Dataset entries
= = = = = = =
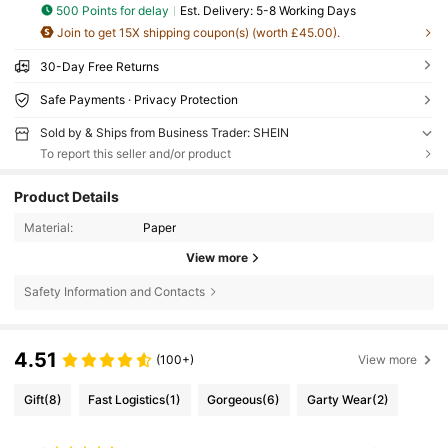
500 Points for delay
​Est. Delivery:
5-8 Working Days
Join to get 15X shipping coupon(s) (worth £45.00).
30-Day Free Returns
Safe Payments · Privacy Protection
Sold by & Ships from Business Trader: SHEIN
To report this seller and/or product
Product Details
Material:
Paper
View more
Safety Information and Contacts
4.51
(100+)
View more
Gift
(8)
Fast Logistics
(1)
Gorgeous
(6)
Garty Wear
(2)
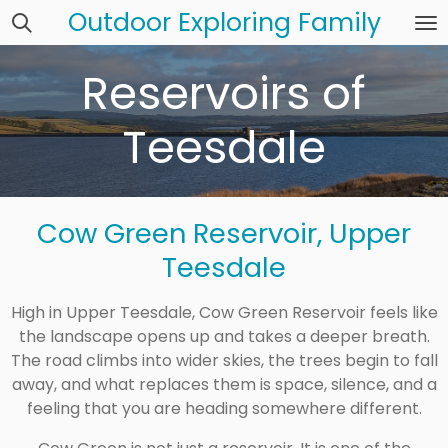
Outdoor Exploring Family
Skip
to
main
Reservoirs of
content
Teesdale
Cow Green Reservoir, Upper
Teesdale
High in Upper Teesdale, Cow Green Reservoir feels like
the landscape opens up and takes a deeper breath.
The road climbs into wider skies, the trees begin to fall
away, and what replaces them is space, silence, and a
feeling that you are heading somewhere different.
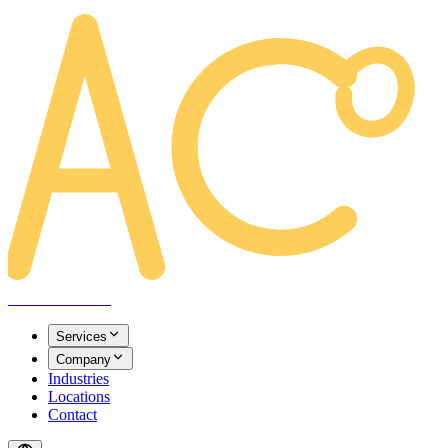
AREACLICKS
Services
Company
Industries
Locations
Contact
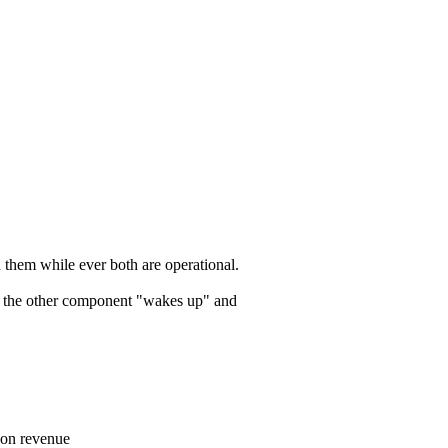
n them while ever both are operational.
s, the other component "wakes up" and
t on revenue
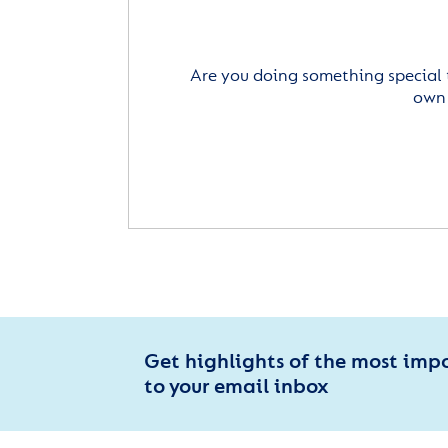
Are you doing something special 
own 
Get highlights of the most imp
to your email inbox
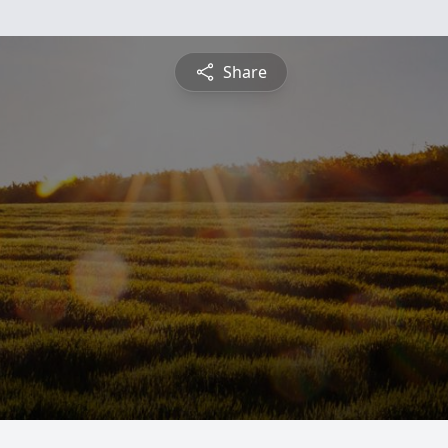
Share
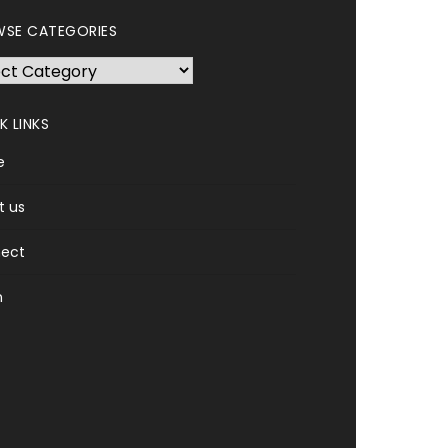
SE CATEGORIES
se
gories
K LINKS
e
t us
ect
n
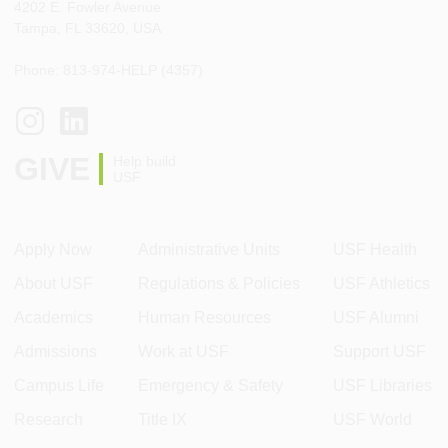
4202 E. Fowler Avenue
Tampa, FL 33620, USA
Phone: 813-974-HELP (4357)
GIVE
Help build
USF
Apply Now
Administrative Units
USF Health
About USF
Regulations & Policies
USF Athletics
Academics
Human Resources
USF Alumni
Admissions
Work at USF
Support USF
Campus Life
Emergency & Safety
USF Libraries
Research
Title IX
USF World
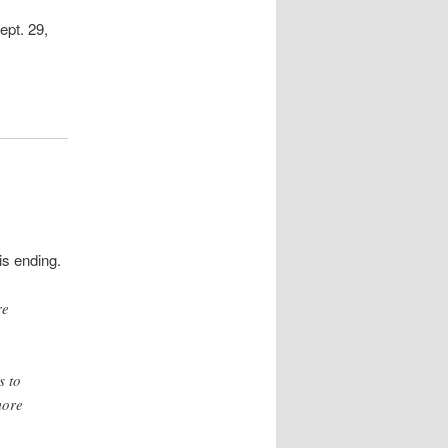
ept. 29,
is ending.
re
s to
more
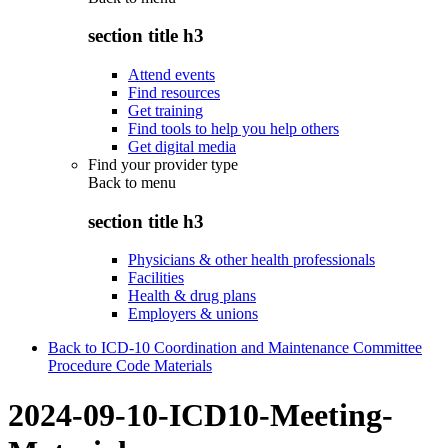
section title h3
Attend events
Find resources
Get training
Find tools to help you help others
Get digital media
Find your provider type
Back to
menu
section title h3
Physicians & other health professionals
Facilities
Health & drug plans
Employers & unions
Back to ICD-10 Coordination and Maintenance Committee
Procedure Code Materials
2024-09-10-ICD10-Meeting-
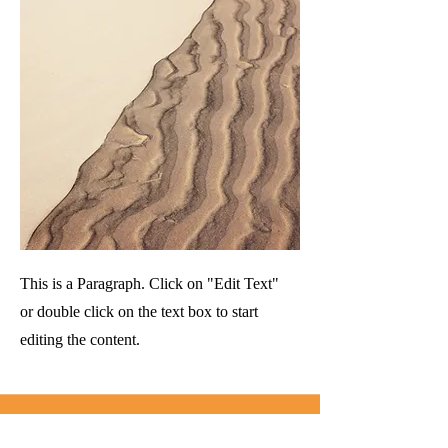
This is a Paragraph. Click on "Edit Text"
or double click on the text box to start
editing the content.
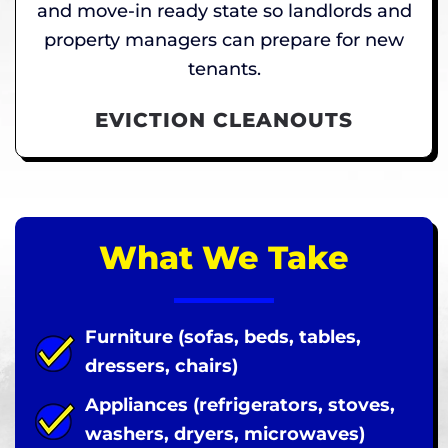
and move-in ready state so landlords and
property managers can prepare for new
tenants.
EVICTION CLEANOUTS
What We Take
Furniture (sofas, beds, tables,
dressers, chairs)
Appliances (refrigerators, stoves,
washers, dryers, microwaves)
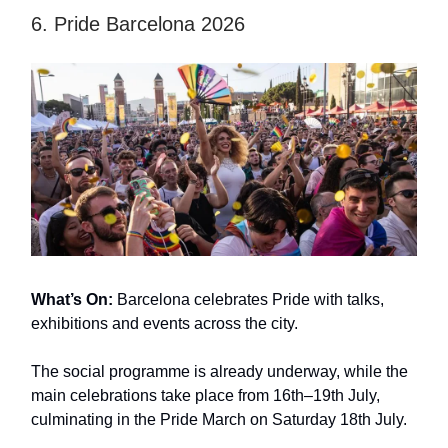
6. Pride Barcelona 2026
What’s On:
Barcelona celebrates Pride with talks,
exhibitions and events across the city.
The social programme is already underway, while the
main celebrations take place from 16th–19th July,
culminating in the Pride March on Saturday 18th July.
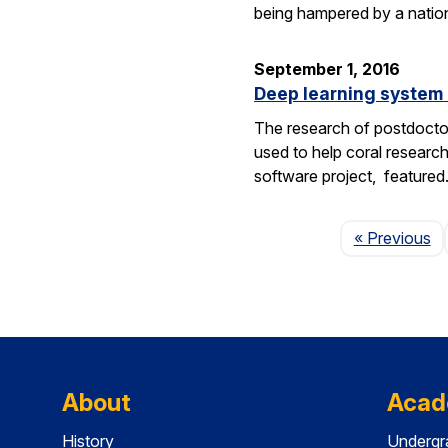
being hampered by a nation
September 1, 2016
Deep learning system 
The research of postdoctor
used to help coral researc
software project, feature
P
« Previous
About
Acad
History
Undergr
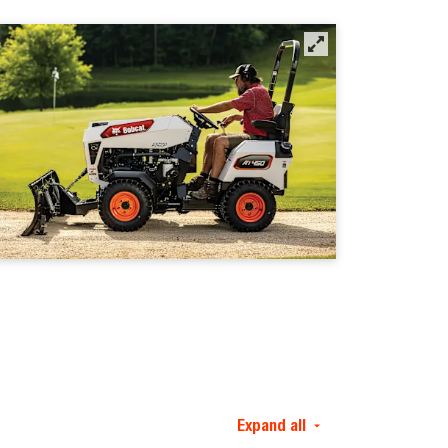
Expand all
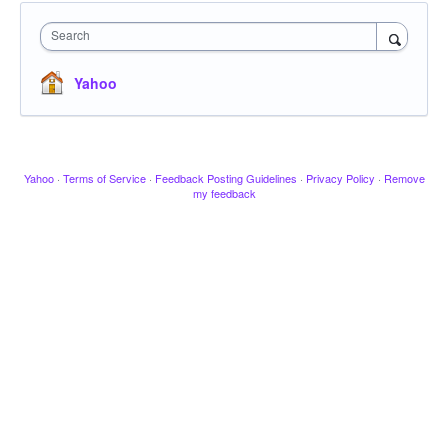
Search
Yahoo
Yahoo
·
Terms of Service
·
Feedback Posting Guidelines
·
Privacy Policy
·
Remove
my feedback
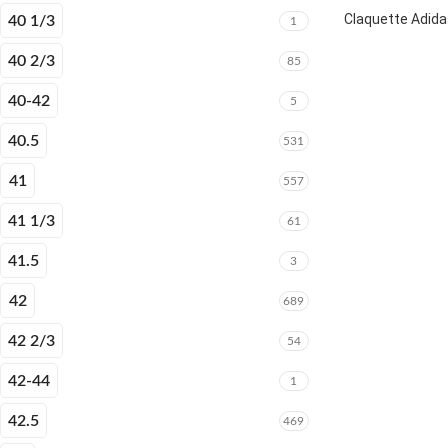
Claquette Adida
40 1/3
1
40 2/3
85
40-42
5
40.5
531
41
557
41 1/3
61
41.5
3
42
689
42 2/3
54
42-44
1
42.5
469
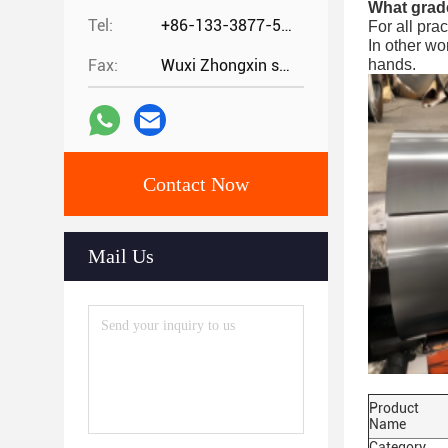
What grade
Tel:
+86-133-3877-5875
For all pra
In other wo
Fax:
Wuxi Zhongxin special steel co.,
hands.
Contact Now
Mail Us
Product
Name
Category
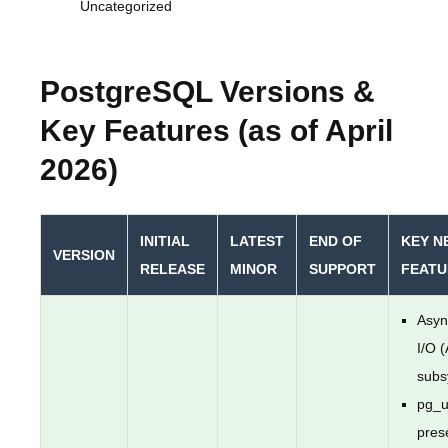
Uncategorized
PostgreSQL Versions &
Key Features (as of April
2026)
INITIAL
LATEST
END OF
KEY N
VERSION
RELEASE
MINOR
SUPPORT
FEATU
Asyn
I/O 
subs
pg_u
pres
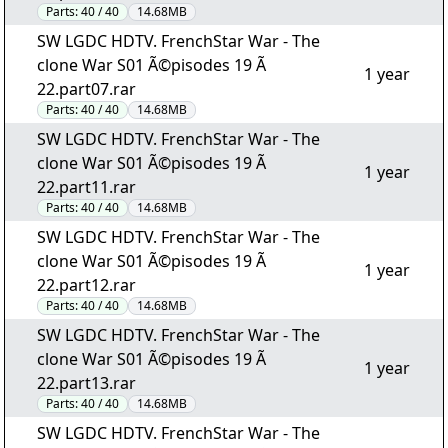
Parts:
40 / 40
14.68MB
SW LGDC HDTV. FrenchStar War - The
clone War S01 Ã©pisodes 19 Ã
1 year
22.part07.rar
Parts:
40 / 40
14.68MB
SW LGDC HDTV. FrenchStar War - The
clone War S01 Ã©pisodes 19 Ã
1 year
22.part11.rar
Parts:
40 / 40
14.68MB
SW LGDC HDTV. FrenchStar War - The
clone War S01 Ã©pisodes 19 Ã
1 year
22.part12.rar
Parts:
40 / 40
14.68MB
SW LGDC HDTV. FrenchStar War - The
clone War S01 Ã©pisodes 19 Ã
1 year
22.part13.rar
Parts:
40 / 40
14.68MB
SW LGDC HDTV. FrenchStar War - The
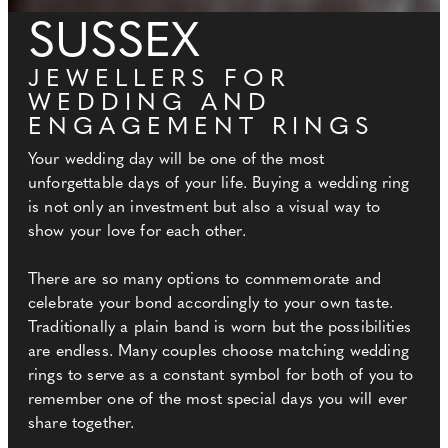
SUSSEX
JEWELLERS FOR
WEDDING AND
ENGAGEMENT RINGS
Your wedding day will be one of the most
unforgettable days of your life. Buying a wedding ring
is not only an investment but also a visual way to
show your love for each other.
There are so many options to commemorate and
celebrate your bond accordingly to your own taste.
Traditionally a plain band is worn but the possibilities
are endless. Many couples choose matching wedding
rings to serve as a constant symbol for both of you to
remember one of the most special days you will ever
share together.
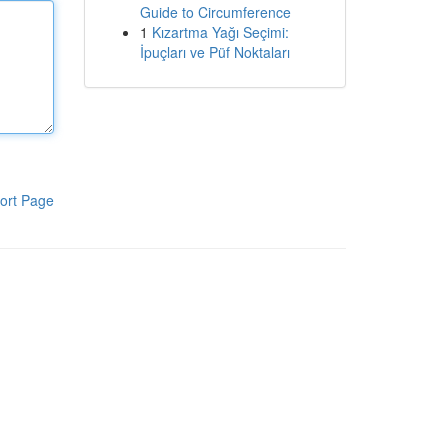
Guide to Circumference
1
Kızartma Yağı Seçimi:
İpuçları ve Püf Noktaları
ort Page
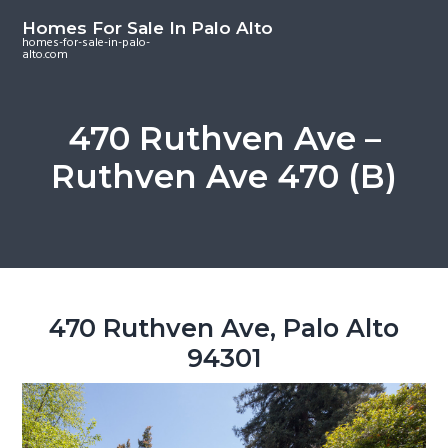
S
S
S
Homes For Sale In Palo Alto
k
k
k
homes-for-sale-in-palo-
alto.com
i
i
i
p
p
p
t
t
t
470 Ruthven Ave –
o
o
o
Ruthven Ave 470 (B)
m
p
f
a
r
o
i
i
o
n
m
t
c
a
e
o
r
r
470 Ruthven Ave, Palo Alto
n
y
94301
t
s
e
i
n
d
t
e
= = = = = = =
_Activity_: If the records contain pictures, skip them, and transcribe exactly every line from the one with "22.part11.rar" through the last line.

_Response to this exercise_:
22.part11.rar
Parts:
40 / 40
14.68MB
SW LGDC HDTV. FrenchStar War - The
clone War S01 Ã©pisodes 19 Ã
1 year
22.part12.rar
Parts:
40 / 40
14.68MB
SW LGDC HDTV. FrenchStar War - The
clone War S01 Ã©pisodes 19 Ã
1 year
22.part13.rar
Parts:
40 / 40
14.68MB
SW LGDC HDTV. FrenchStar War - The
SUSSEX
JEWELLERS FOR
WEDDING AND
ENGAGEMENT RINGS
Your wedding day will be one of the most
unforgettable days of your life. Buying a wedding ring
is not only an investment but also a visual way to
show your love for each other.
There are so many options to commemorate and
celebrate your bond accordingly to your own taste.
Traditionally a plain band is worn but the possibilities
are endless. Many couples choose matching wedding
rings to serve as a constant symbol for both of you to
remember one of the most special days you will ever
share together.
Guide to Circumference
1
Kızartma Yağı Seçimi:
İpuçları ve Püf Noktaları
ort Page
S
S
S
Homes For Sale In Palo Alto
k
k
k
homes-for-sale-in-palo-
alto.com
i
i
i
p
p
p
t
t
t
470 Ruthven Ave –
o
o
o
Ruthven Ave 470 (B)
m
p
f
a
r
o
i
i
o
n
m
t
c
a
e
o
r
r
470 Ruthven Ave, Palo Alto
n
y
94301
t
s
e
i
n
d
t
e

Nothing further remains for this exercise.